With Tuesday's Flag Day observances in mind, some members of Congress are making yet another attempt to revive a misguided and unnecessary proposal to enact a constitutional amendment prohibiting flag desecration. Every year, it seems, a core of lawmakers raise this issue, only to see the proposal go down to defeat. And every year, the tactics change. Last year, the goal was to make it appear as if Sen. Hillary Rodham Clinton, D-N.Y., was the obstacle to passage. It didn't work. This year, though, the tactic is more subtle -- a clear attempt by supporters to take advantage of the public's waning interest in this issue and push the amendment forward. If they succeed, they will have dishonored the very Constitution that these lawmakers profess to revere.

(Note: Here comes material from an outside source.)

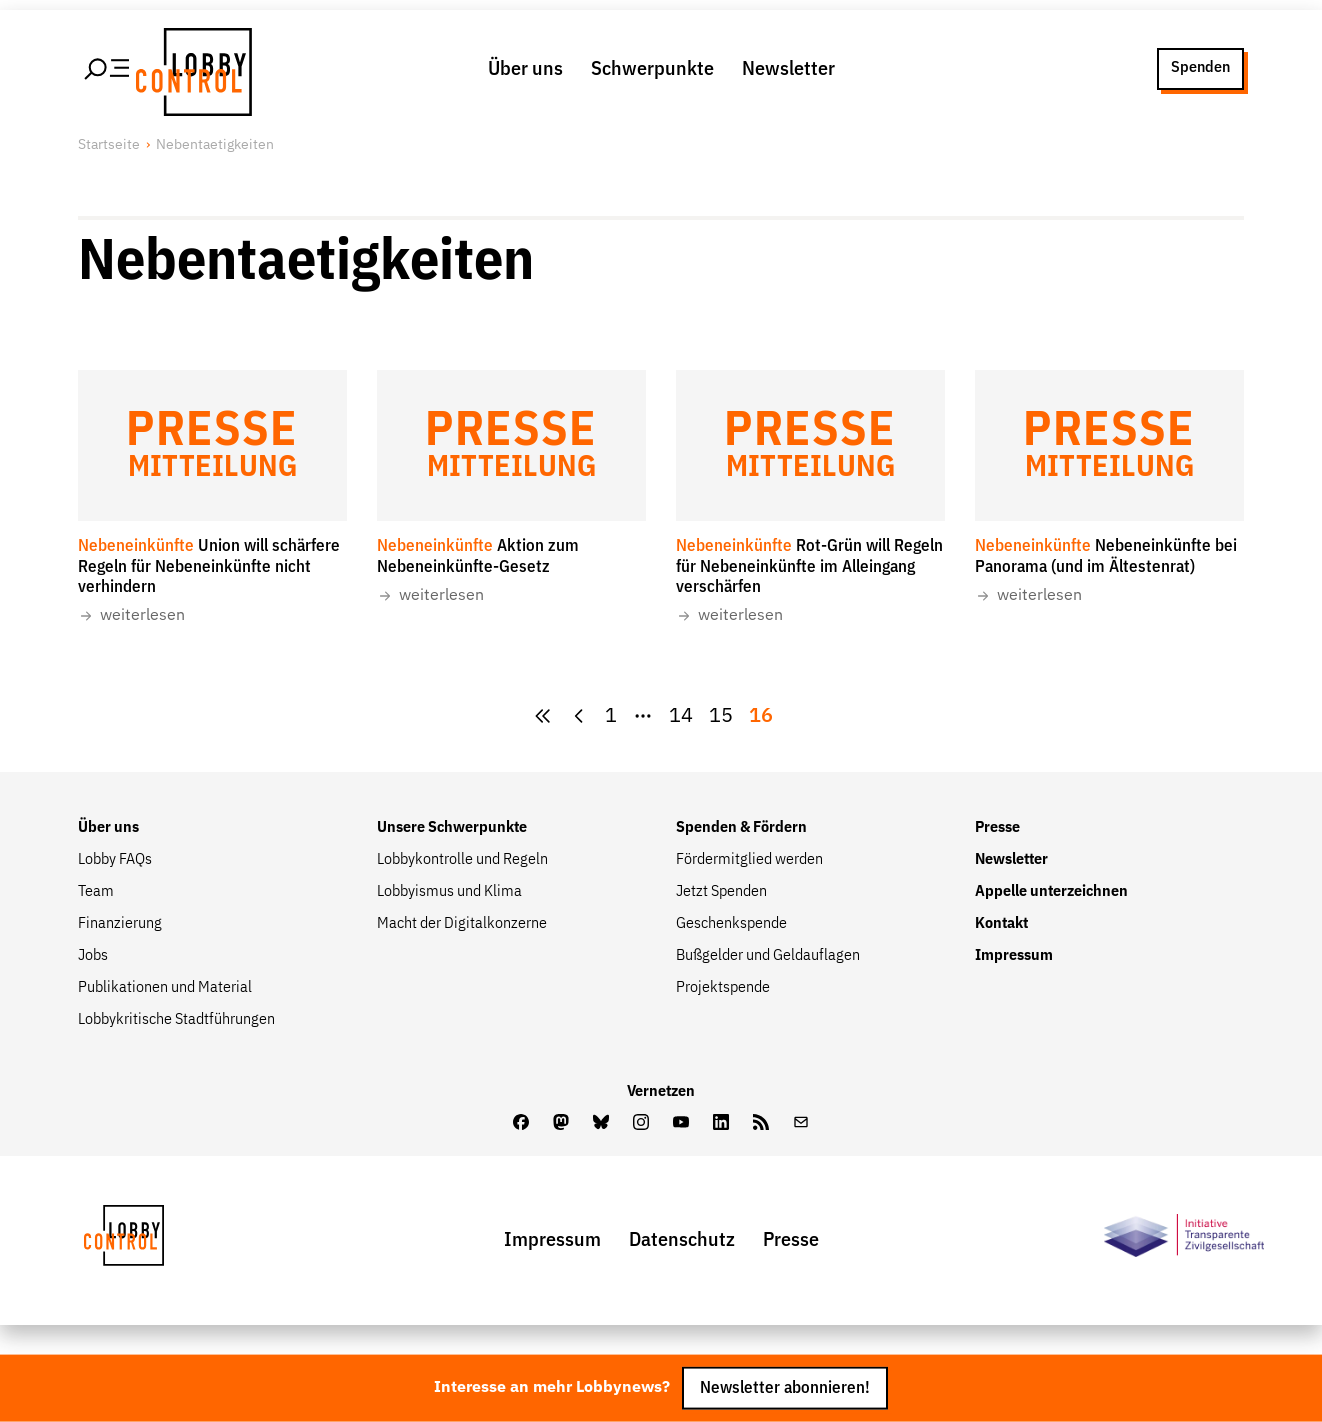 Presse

Already the House Judiciary Committee has approved an amendment that would "prohibit the physical desecration" of the American flag. A full House vote is expected this week, and passage is seen as inevitable. Only the Senate, which has wisely beaten back similar attempts in the past, stands in the way. But that is no guarantee that the outcome will be the same this year.

Protecting the flag has become a favorite issue with some lawmakers ever since the U.S. Supreme Court ruling 16 years ago that upheld flag burning as a form of free speech. Proponents of the amendment argue that the act of burning, or other forms of desecration, isn't speech at all, but vandalism, and should be prosecuted. But vandals act for their own interests, not political protest. And desecration is such a broad term that any use of the flag, such as clothing designs or an art exhibit, might be deemed unlawful.

True enough, it's not a welcome sight to witness fellow Americans burning their country's flag. It offends anyone with a shred of respect for what the flag stands for. Yet that's the point: The flag represents a free country where the right to dissent is as protected as the right to object to the dissenters. To curb these rights, even in the name of patriotism, would diminish what the flag stands for.

As the American Civil Liberties Union notes, a group called Veterans Defending the Bill of Rights understands this. So do members of Veterans for Peace. Both oppose a flag desecration amendment. As so does Colin Powell, the former chairman of the Joint Chiefs of Staff who served as secretary of state during President Bush's first term. Every member of the House and Senate should listen to his words: "The First Amendment exists to ensure that freedom of speech and expression applies not just to that with which we agree or disagree, but also that which we find outrageous. I would not amend that great shield of democracy to hammer a few miscreants. The flag will be flying proudly long after they have slunk away."